On the way I pondered what he was hiding from his wife. Knowing him,
it was nothing unsavory, but he clearly could not bear her chagrin.
That meant he'd probably done something silly and his best hope was to
present it as a problem solved. As I traversed his yard, he greeted me
with a bottle, which I opened and drank from as he did the same with

"What are we looking at here?" I asked.

"We're looking at my tractor, and it's stuck."

"I can see that. Please expand on 'stuck'."

The tractor was teetering, one rear wheel slightly airborne, on
something substantial but hidden beneath the mower deck. The deck
itself appeared to have suffered damage, the extent of which I could
not fully determine because the tractor's far side was obscured by
thick, tall ornamental grass that bordered the clearing.

"It's on a stump," said Stilton.

"And the blades are stuck in said stump?"

"Would that that were all there was to it."

"So, what's the plan?"

"First, you drink up; you'll need another soon enough. Then, I figure
we detach the deck -- I've already pulled the linchpins -- and we
wrangle the tractor off of it. After that, I don't know."

"How about, we'll dig the roots out, flip it all over, deck and stump
together, then work the stump out of the blades?"

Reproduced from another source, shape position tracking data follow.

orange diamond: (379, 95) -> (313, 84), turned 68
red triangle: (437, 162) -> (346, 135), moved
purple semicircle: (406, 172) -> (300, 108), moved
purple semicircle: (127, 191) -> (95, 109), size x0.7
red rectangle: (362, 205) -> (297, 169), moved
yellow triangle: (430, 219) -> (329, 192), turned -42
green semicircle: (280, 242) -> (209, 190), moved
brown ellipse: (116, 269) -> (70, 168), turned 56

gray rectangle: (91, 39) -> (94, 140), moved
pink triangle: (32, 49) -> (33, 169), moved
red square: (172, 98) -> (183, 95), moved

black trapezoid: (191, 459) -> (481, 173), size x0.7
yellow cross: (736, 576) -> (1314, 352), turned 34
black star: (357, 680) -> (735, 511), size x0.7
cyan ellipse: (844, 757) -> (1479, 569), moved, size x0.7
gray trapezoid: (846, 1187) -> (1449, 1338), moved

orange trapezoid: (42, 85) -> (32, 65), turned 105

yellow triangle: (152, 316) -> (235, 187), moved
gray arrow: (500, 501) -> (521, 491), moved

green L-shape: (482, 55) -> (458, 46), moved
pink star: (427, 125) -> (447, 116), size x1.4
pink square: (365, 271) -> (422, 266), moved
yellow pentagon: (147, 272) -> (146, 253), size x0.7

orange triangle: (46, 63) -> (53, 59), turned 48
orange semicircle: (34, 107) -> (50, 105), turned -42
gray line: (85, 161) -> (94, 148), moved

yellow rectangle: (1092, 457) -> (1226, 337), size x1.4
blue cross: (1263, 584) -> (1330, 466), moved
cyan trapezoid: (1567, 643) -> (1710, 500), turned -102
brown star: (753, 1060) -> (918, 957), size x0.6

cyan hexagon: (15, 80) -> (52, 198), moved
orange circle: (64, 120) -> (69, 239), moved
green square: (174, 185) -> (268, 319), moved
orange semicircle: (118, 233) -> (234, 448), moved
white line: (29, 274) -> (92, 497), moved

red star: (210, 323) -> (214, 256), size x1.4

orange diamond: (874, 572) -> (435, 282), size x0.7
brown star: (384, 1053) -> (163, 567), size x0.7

"Negative. The previous owner apparently had a flagpole or something,
and its base was a two-inch steel pipe sunk into a concrete footing. A
yew bush grew around the pipe for maybe fifty years, and I found it --
or rather, my chainsaw found it -- as I was cutting down the dying
bush. Now I wish I'd done more to be rid of it than hide it with
pampas grass.”

I cringed at the image of Stilton's chainsaw encountering the hidden
pipe, for I knew how much he valued his machinery. My thoughts
returned to the wounded tractor, a device consistent with his
priorities, which is to say, possessed of a certain frugal efficiency,
but not selected on price alone. (His house was a modest two bedroom
affair, but he and his soulmate had chosen it for the oversized lot on
which it was situated, so that they could "get away from it all" even
this close to the city.) The tractor was the base model from Sears,
but had two important upgrades. One was the front axle of cast rather
than stamped steel, better to endure the occasional obstacle. The
other was the engine. Stilton explained that the Briggs & Stratton
Vanguard would last longer and run more smoothly under load than the
base model's single cylinder mill. It was also not lost on him that
the engine idled like a Harley-Davidson (also a V-twin design); this
imbued it with a je ne sais quoi and transformed mowing the lawn from
chore to pastime, which, according to his wife, he executed for years
sans complaint.

(I'd once remarked that for a mere two hundred dollars more, Stilton
could have had the deluxe model, replete with not only the cast axle
and V-twin, but also the clutchless hydrostatic transmission, a snazzy
metal-flake paint job, and a capacious cup holder. "Fuck that," he'd
replied. "A, I was born driving stick, B, I don't care what it looks
like so long as it works like a tractor, and C, if there's a drink on
board, it has two positions: I'm drinking it, or I’m just about to
drink it.”)

"So, no, we're not digging it out," he declared. "I think we're just
going to have to go ahead and pry it up till something gives. I was
about to rig something to do the deed myself, but then I thought
better of doing it alone, as I don't mind telling you that I'm still a
bit shaken by how this got here."

"Which is how?"

"OK, picture this. I was just finishing up, maybe one more pass to go,
and not uncoincidentally I'd finished my beer and was skimming the
perimeter to deposit the empty in the usual spot. So I've got the
bottle in my left hand and I'm steering with my right, but I decide I
need to go up to fourth gear, you know, to make it interesting. I
reach for the stick with my right hand and raise my right leg to
steady the wheel with my thigh. I'm working the clutch with my left
foot and I'm in the middle of the shift when I guess I hit a new
groundhog hole or something hidden in the brush border. I pitch
forward, which makes my right hand jam it into fifth, I drop both legs
to the floor to steady myself so I don't go over the hood, and of
course the wheel had jerked so I'm heading for the stump as my left
foot came off the clutch. I'd dropped my beer by this point and I'd
grabbed the wheel with my left hand but the front was already
straddling the stump by the time I could yank it to the right, and you
can guess the rest."

"That's a rather elaborate rendering of 'I fucked up and ran into a stump.'"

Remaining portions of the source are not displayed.